(Excerpts from a dataset)
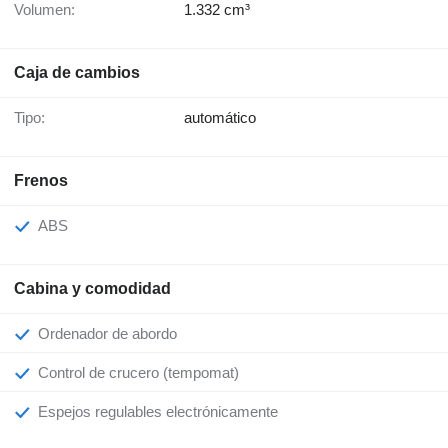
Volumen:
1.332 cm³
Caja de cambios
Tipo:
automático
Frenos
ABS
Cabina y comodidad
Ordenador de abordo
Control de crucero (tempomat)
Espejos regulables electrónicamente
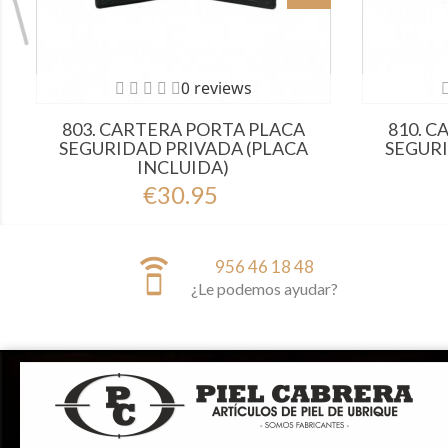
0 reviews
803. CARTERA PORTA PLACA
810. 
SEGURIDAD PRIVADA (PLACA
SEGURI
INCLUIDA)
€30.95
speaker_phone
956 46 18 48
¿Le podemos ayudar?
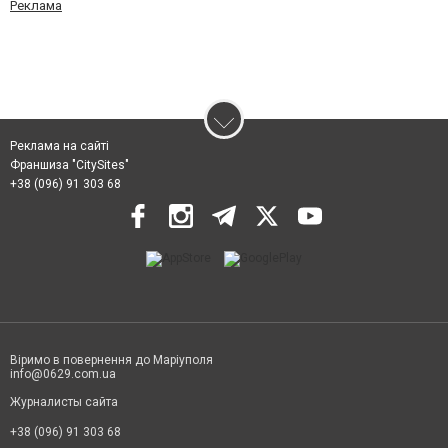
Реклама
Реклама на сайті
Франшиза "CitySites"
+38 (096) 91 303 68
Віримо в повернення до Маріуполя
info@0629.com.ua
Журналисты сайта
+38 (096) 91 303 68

--

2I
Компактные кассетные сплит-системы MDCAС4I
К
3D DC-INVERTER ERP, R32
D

What the task asks
Which lines in the data above hold the string "PLACA"? Show each one.

Task result
803. CARTERA PORTA PLACA
SEGURIDAD PRIVADA (PLACA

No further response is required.